Listed entries:
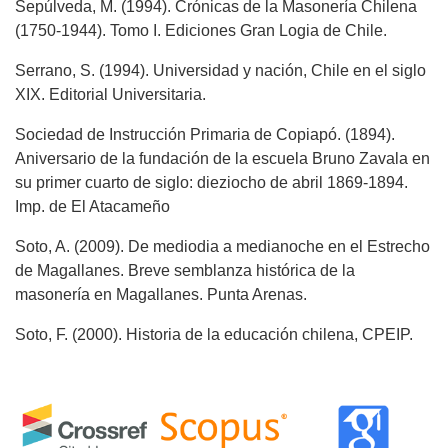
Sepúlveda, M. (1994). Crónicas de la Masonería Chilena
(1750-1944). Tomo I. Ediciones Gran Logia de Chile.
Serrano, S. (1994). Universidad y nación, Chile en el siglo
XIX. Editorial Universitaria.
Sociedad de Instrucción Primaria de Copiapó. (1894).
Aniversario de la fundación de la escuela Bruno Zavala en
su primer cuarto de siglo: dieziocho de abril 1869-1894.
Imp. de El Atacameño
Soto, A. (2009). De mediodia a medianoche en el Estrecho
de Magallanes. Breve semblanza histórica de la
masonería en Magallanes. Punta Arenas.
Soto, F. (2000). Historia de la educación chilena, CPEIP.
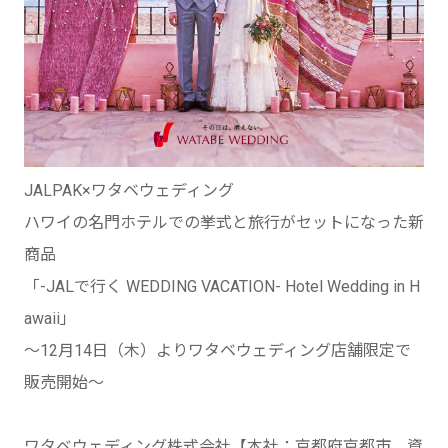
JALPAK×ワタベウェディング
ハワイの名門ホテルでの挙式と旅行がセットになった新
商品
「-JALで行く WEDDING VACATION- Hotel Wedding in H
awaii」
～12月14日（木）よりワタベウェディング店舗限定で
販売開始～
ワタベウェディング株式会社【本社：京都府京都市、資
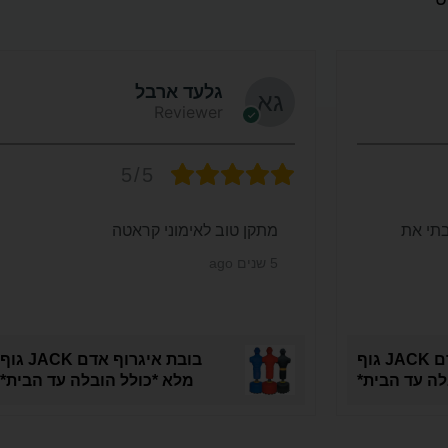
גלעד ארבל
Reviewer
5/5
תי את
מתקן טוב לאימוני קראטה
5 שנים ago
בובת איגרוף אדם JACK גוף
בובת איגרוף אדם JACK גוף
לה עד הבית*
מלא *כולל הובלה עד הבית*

---

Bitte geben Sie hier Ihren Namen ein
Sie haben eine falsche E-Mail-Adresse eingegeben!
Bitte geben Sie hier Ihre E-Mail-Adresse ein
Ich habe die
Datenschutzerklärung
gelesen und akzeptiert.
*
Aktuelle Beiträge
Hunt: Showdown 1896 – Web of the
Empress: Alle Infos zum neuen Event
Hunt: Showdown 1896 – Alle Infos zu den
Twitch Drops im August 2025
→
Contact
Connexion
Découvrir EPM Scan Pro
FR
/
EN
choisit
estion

What the task requires: Copy out, word for word, the part of the entries above that begins at the line with "Sepúlveda, M. (1994)." and ends at the line with "masonería en Magallanes. Punta Arenas.", including both.

Response:
Sepúlveda, M. (1994). Crónicas de la Masonería Chilena
(1750-1944). Tomo I. Ediciones Gran Logia de Chile.
Serrano, S. (1994). Universidad y nación, Chile en el siglo
XIX. Editorial Universitaria.
Sociedad de Instrucción Primaria de Copiapó. (1894).
Aniversario de la fundación de la escuela Bruno Zavala en
su primer cuarto de siglo: dieziocho de abril 1869-1894.
Imp. de El Atacameño
Soto, A. (2009). De mediodia a medianoche en el Estrecho
de Magallanes. Breve semblanza histórica de la
masonería en Magallanes. Punta Arenas.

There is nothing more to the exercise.